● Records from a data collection

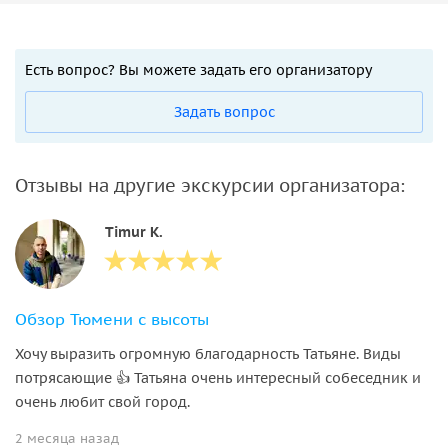
Есть вопрос? Вы можете задать его организатору
Задать вопрос
Отзывы на другие экскурсии организатора:
Timur K.
Обзор Тюмени с высоты
Хочу выразить огромную благодарность Татьяне. Виды
потрясающие 👍 Татьяна очень интересный собеседник и
очень любит свой город.
2 месяца назад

● Work instruction
A verbatim copy of the entries, stripped of pictures, should be produced.

● Response to this exercise
Есть вопрос? Вы можете задать его организатору
Задать вопрос
Отзывы на другие экскурсии организатора:
Timur K.
Обзор Тюмени с высоты
Хочу выразить огромную благодарность Татьяне. Виды
потрясающие 👍 Татьяна очень интересный собеседник и
очень любит свой город.
2 месяца назад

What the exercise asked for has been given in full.